The False Recovery Hype Is Now Even Coming Out Of The BLS Jobs Report

The payroll report missed badly, as the headline “job creation” number gained only 38k in May 2016. That was the lowest monthly gain of the entire “recovery.” Last month’s figure, which had already caused significant angst, was revised even lower to just 123k. The mainstream is predictably apoplectic, and why wouldn’t it be? After all, month after month after month there was only the Establishment Survey and unemployment rate to hold off the steady rise in uncertainty, the determined approach of negative signs in more and more places. If the Establishment Survey turns too, there is nothing left. Even “full employment” will be transformed from a serious signal of full economic health to nothing more than marking the cycle peak.

I seriously doubt there were even 38k jobs gained last month, as the BLS doesn’t measure that only chained monthly variation. What’s important and relevant is not the headline number especially in any single month but rather the direction and intensity of the variation. On that score, there might be meaningful developments, perhaps threatening to make the labor statistics relevant again.

With the latest revisions (non-benchmark) and the current estimates, the Establishment Survey has been less than 190k in four of the five months of this year. The six-month average gain has dropped to just 170k, the lowest since November 2012 – the start of the slowdown.

ABOOK June 2016 Payrolls Est Survey 6m

The pattern in the average is unmistakable once you set aside questions about its altitude; it follows the successive “dollar waves” or runs with a few months of lag. The first drop in the average starts in February 2015 and ends at August, matching the first “rising dollar” episode that hit hardest at the end of 2014 and beginning of 2015. The second “dollar” event, by far the worst so far, began in July 2015 and kept right on through January and February, encompassing both global liquidations; with the latest drop in the payroll average close behind.

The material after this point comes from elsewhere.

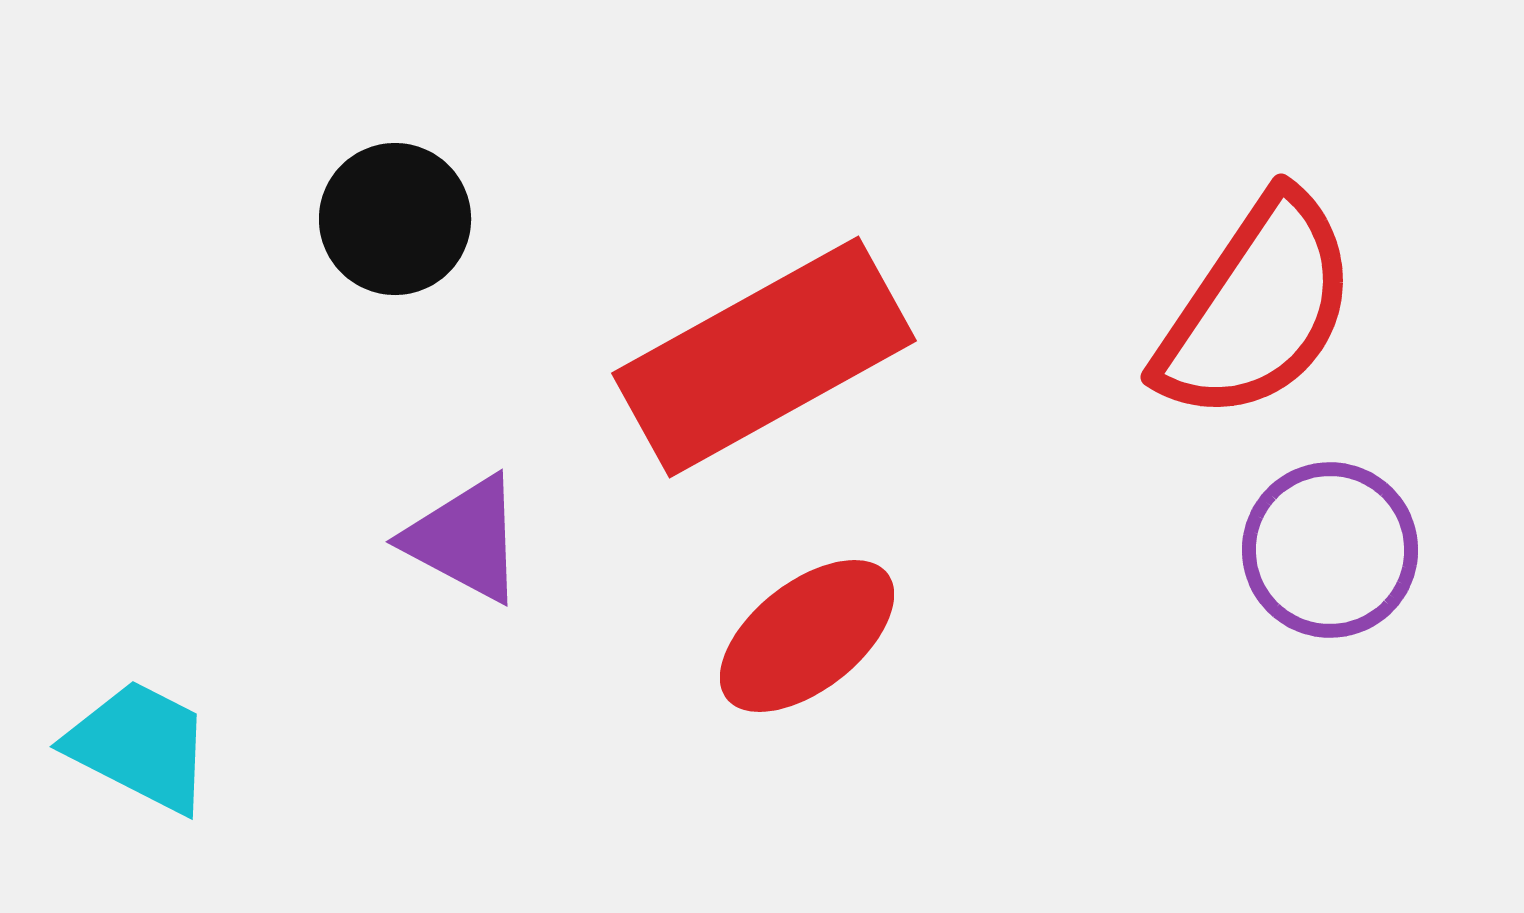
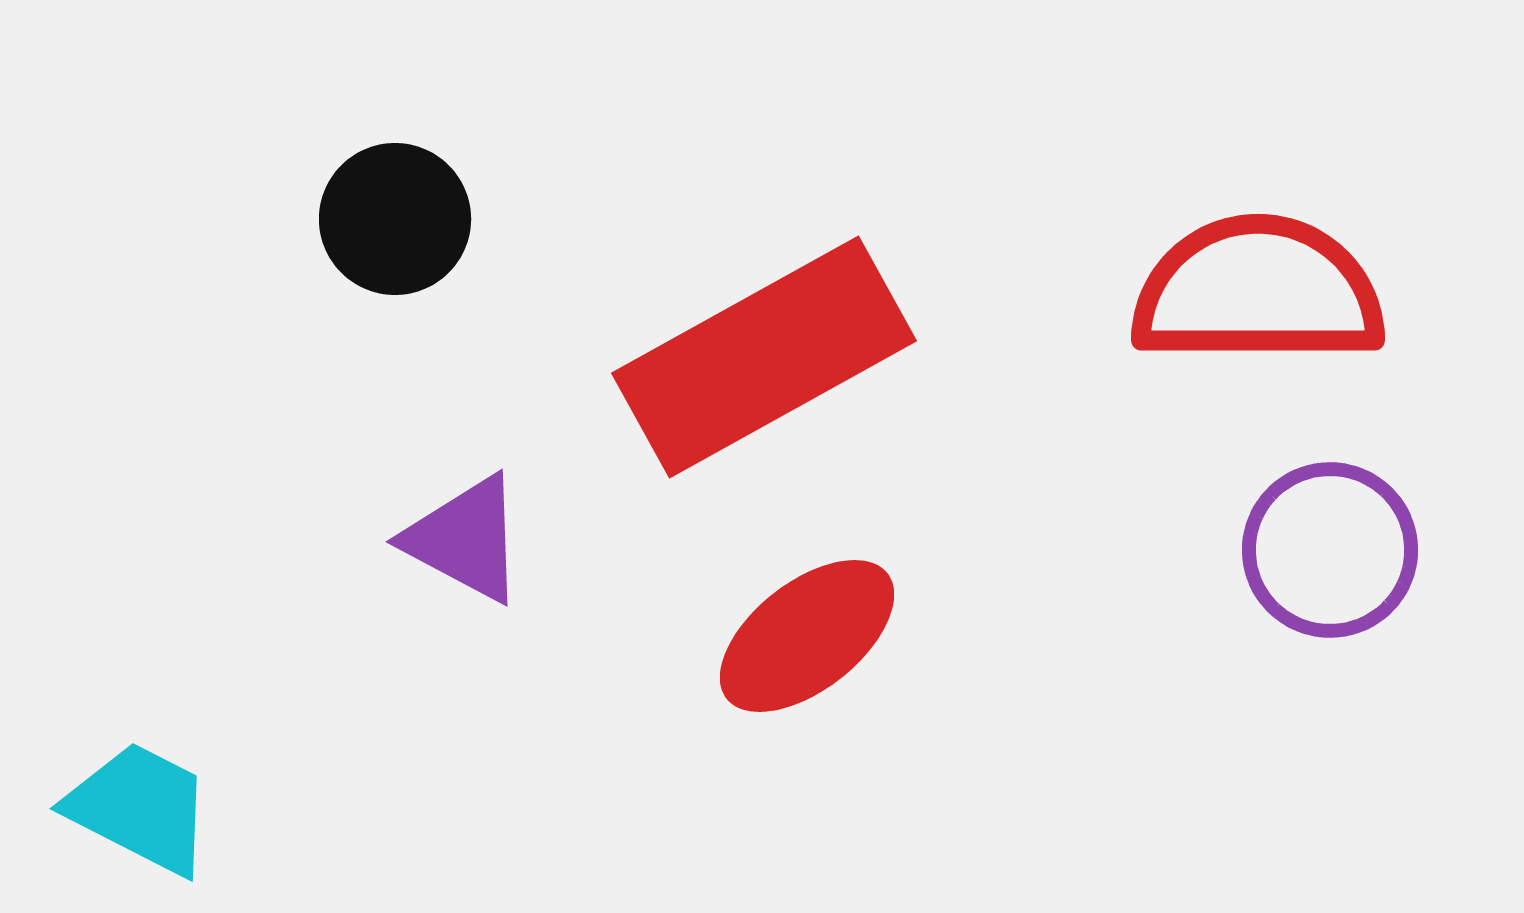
red semicircle: moved 1 px right, 17 px up; rotated 124 degrees counterclockwise
cyan trapezoid: moved 62 px down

What matters is not the current 170k average but the direction in which it is going. If I am right about economic statistics in 2014 and early 2015 being highly overstated, and the evidence is only mounting for it, including yet another negative benchmark today (more on that later), then we don’t really have any idea what and how low payrolls might actually be. If we crudely erase the “best job market in decades” then the Establishment Survey only begins to make sense with everything else we find around it (especially anything tied to US consumers and consumer spending).

ABOOK June 2016 Payrolls Est Survey 6m Hypothetical

The rest of the payroll report was equally as bad, with the labor force dropping once again this month. Combined over the past two months, the official labor force estimate has fallen by 820k, erasing a third of the statistical gain from the prior six months. The unusually large changes back and forth again suggest statistical problems in the series rather than economy, good or bad.

ABOOK June 2016 Payrolls Labor Force
ABOOK June 2016 Payrolls Indices

Further, the labor force estimate appears quite more attached to the Household Survey than might be expected, offering one possible answer as to the statistical oddity here (running through the unemployment rate; but that is a separate topic).

Because the labor force has retracted somewhat, the running tally of how much the US economy might have shrunk via the Great Recession is back again close to 16 million people. Since the prior “cycle” peak, the potential labor pool (civilian non-institutional population) has grown by 20.2 million, yet the official labor force has only added 4.6 million of them (with 1.6 million just in the past eight months). That leaves 15.6 million outside any official consideration, including, it seems, monetary policy that suggests “full employment” where somehow these 15 or 16 million people just don’t matter.

ABOOK June 2016 Payrolls Missing

Not all of those potential laborers would have actually added themselves to the labor force had this been a typical cycle, but the point stands as to the dramatic and shocking decline in labor utilization. Economists have ignored this because they assume the data is correct in all its forms; from the actual construction of the monthly chained variation to the criteria used to estimate the size of the labor force. Economic evidence, especially with more complete data through the 2012 Economic Census, falls on the side of common sense – you cannot ignore 12 million (assuming a pre-bubble participation rate) to 16 million people in missing labor.

ABOOK June 2016 Payrolls Missing Two ABOOK June 2016 Payrolls Missing Twob

That is why these more recent benchmark revisions are now following the participation rate rather than the unemployment rate in finding no “recovery.” It further raises the issue about the Establishment Survey itself and especially how it has been so impervious to revision throughout this unique economic condition (stretching now at least four years). The BLS continues to calculate these payroll figures that make no sense and are corroborated by nothing. At best, again, we can only find agreement with the general direction over the past year or so.

ABOOK May 2016 IP Revisions IP Cons UE Rate ABOOK May 2016 IP Revisions IP Cons Revised Empl Pop Ratio

Where several monthly reports have been “perfect” recently, this one has to be their opposite. Without the ability to over-emphasize positive monthly variation, all the rest of the economic and statistical problems are highlighted.